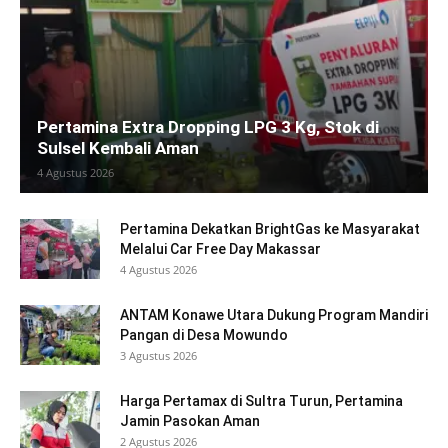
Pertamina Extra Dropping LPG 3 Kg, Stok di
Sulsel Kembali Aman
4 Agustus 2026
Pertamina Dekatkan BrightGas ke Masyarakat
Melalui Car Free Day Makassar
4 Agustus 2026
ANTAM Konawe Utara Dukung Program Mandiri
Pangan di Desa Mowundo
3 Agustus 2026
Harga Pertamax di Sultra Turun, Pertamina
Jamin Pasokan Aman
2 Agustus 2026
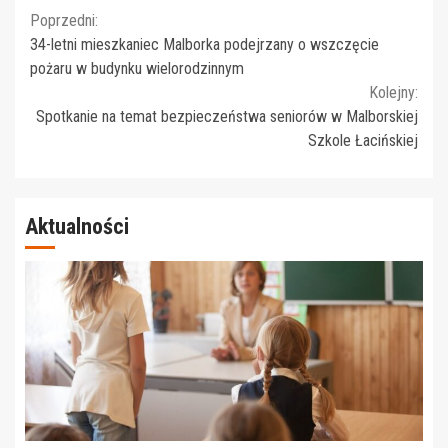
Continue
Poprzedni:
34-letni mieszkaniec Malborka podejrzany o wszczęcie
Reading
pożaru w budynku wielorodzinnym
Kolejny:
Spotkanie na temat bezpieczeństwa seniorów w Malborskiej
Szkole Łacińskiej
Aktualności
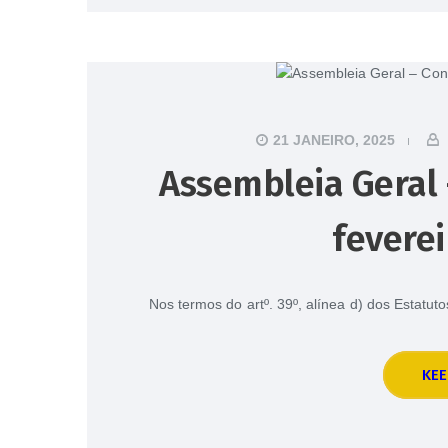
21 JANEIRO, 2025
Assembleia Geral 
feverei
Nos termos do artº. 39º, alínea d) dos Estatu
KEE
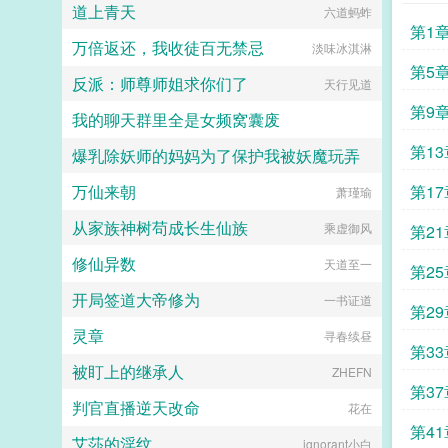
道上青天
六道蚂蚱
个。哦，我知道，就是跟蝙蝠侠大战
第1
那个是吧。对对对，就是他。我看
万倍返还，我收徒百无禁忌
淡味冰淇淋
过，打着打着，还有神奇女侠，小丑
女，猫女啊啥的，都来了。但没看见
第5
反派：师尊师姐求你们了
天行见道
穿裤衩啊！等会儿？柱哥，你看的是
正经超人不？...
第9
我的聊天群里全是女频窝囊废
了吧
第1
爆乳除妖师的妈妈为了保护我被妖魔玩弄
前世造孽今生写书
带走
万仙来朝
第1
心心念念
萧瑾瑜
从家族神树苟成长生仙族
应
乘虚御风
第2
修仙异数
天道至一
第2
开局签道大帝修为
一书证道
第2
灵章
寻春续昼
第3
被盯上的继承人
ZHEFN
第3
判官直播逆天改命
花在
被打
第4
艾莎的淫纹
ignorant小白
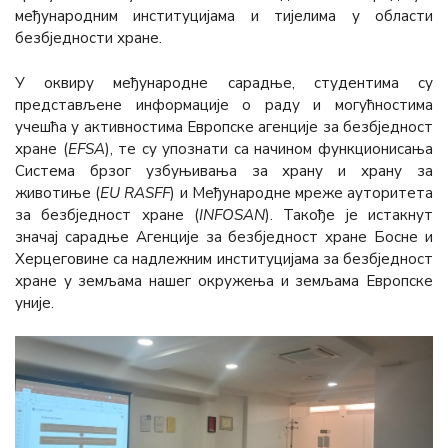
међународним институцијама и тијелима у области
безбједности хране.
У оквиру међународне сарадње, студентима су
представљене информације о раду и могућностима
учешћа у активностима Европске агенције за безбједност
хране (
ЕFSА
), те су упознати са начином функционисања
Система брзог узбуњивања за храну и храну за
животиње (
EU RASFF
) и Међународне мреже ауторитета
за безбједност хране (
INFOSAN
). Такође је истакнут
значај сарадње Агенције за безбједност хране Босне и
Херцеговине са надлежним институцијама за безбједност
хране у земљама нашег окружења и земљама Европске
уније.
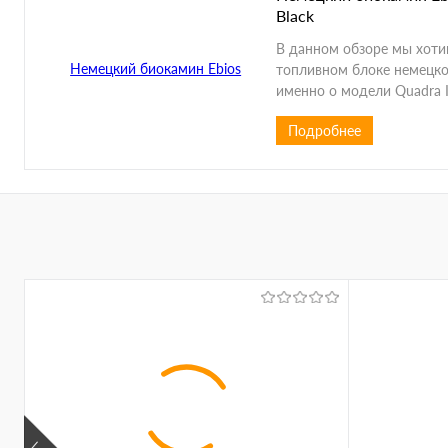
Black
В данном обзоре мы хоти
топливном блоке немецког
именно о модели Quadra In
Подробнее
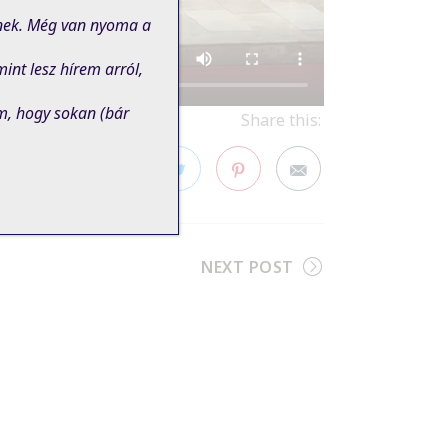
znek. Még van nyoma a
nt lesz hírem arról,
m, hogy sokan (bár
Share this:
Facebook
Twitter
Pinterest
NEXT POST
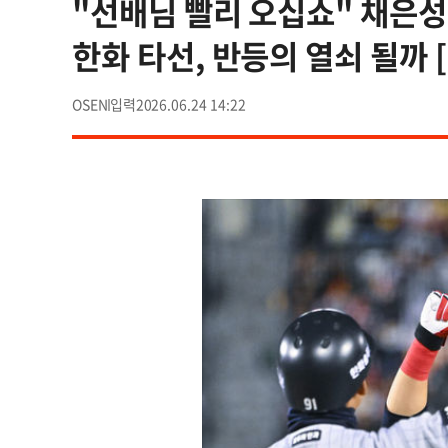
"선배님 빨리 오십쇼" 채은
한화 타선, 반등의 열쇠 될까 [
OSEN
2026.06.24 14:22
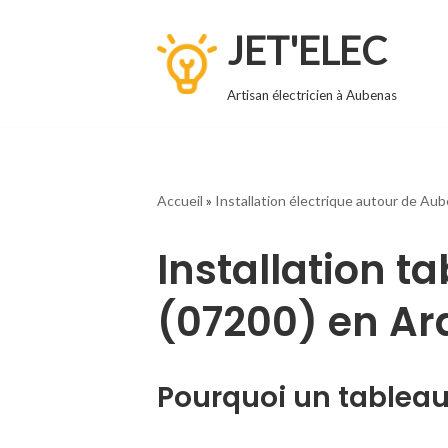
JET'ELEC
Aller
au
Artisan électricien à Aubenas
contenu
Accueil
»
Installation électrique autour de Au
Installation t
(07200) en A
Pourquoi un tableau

§ WHAT IS BEING ASKED: Only the entries themselves should be output, word for word, with all pictures omitted.

§ RESULT OF THE EXERCISE:
Pertamina Extra Dropping LPG 3 Kg, Stok di
Sulsel Kembali Aman
4 Agustus 2026
Pertamina Dekatkan BrightGas ke Masyarakat
Melalui Car Free Day Makassar
4 Agustus 2026
ANTAM Konawe Utara Dukung Program Mandiri
Pangan di Desa Mowundo
3 Agustus 2026
Harga Pertamax di Sultra Turun, Pertamina
Jamin Pasokan Aman
2 Agustus 2026
Continue
Poprzedni:
34-letni mieszkaniec Malborka podejrzany o wszczęcie
Reading
pożaru w budynku wielorodzinnym
Kolejny:
Spotkanie na temat bezpieczeństwa seniorów w Malborskiej
Szkole Łacińskiej
Aktualności
21 JANEIRO, 2025
Assembleia Geral 
feverei
Nos termos do artº. 39º, alínea d) dos Estatu
KEE
道上青天
六道蚂蚱
个。哦，我知道，就是跟蝙蝠侠大战
第1
那个是吧。对对对，就是他。我看
万倍返还，我收徒百无禁忌
淡味冰淇淋
过，打着打着，还有神奇女侠，小丑
女，猫女啊啥的，都来了。但没看见
第5
反派：师尊师姐求你们了
天行见道
穿裤衩啊！等会儿？柱哥，你看的是
正经超人不？...
第9
我的聊天群里全是女频窝囊废
了吧
第1
爆乳除妖师的妈妈为了保护我被妖魔玩弄
前世造孽今生写书
带走
万仙来朝
第1
心心念念
萧瑾瑜
从家族神树苟成长生仙族
应
乘虚御风
第2
修仙异数
天道至一
第2
开局签道大帝修为
一书证道
第2
灵章
寻春续昼
第3
被盯上的继承人
ZHEFN
第3
判官直播逆天改命
花在
被打
第4
艾莎的淫纹
ignorant小白
међународним институцијама и тијелима у области
безбједности хране.
У оквиру међународне сарадње, студентима су
представљене информације о раду и могућностима
учешћа у активностима Европске агенције за безбједност
хране (
ЕFSА
), те су упознати са начином функционисања
Система брзог узбуњивања за храну и храну за
животиње (
EU RASFF
) и Међународне мреже ауторитета
за безбједност хране (
INFOSAN
). Такође је истакнут
значај сарадње Агенције за безбједност хране Босне и
Херцеговине са надлежним институцијама за безбједност
хране у земљама нашег окружења и земљама Европске
уније.
Black
В данном обзоре мы хоти
топливном блоке немецког
именно о модели Quadra In
Подробнее
znek. Még van nyoma a
nt lesz hírem arról,
m, hogy sokan (bár
Share this:
Facebook
Twitter
Pinterest
NEXT POST
"선배님 빨리 오십쇼" 채은
한화 타선, 반등의 열쇠 될까 [
OSEN
2026.06.24 14:22
JET'ELEC
Aller
au
Artisan électricien à Aubenas
contenu
Accueil
»
Installation électrique autour de Au
Installation t
(07200) en A
Pourquoi un tableau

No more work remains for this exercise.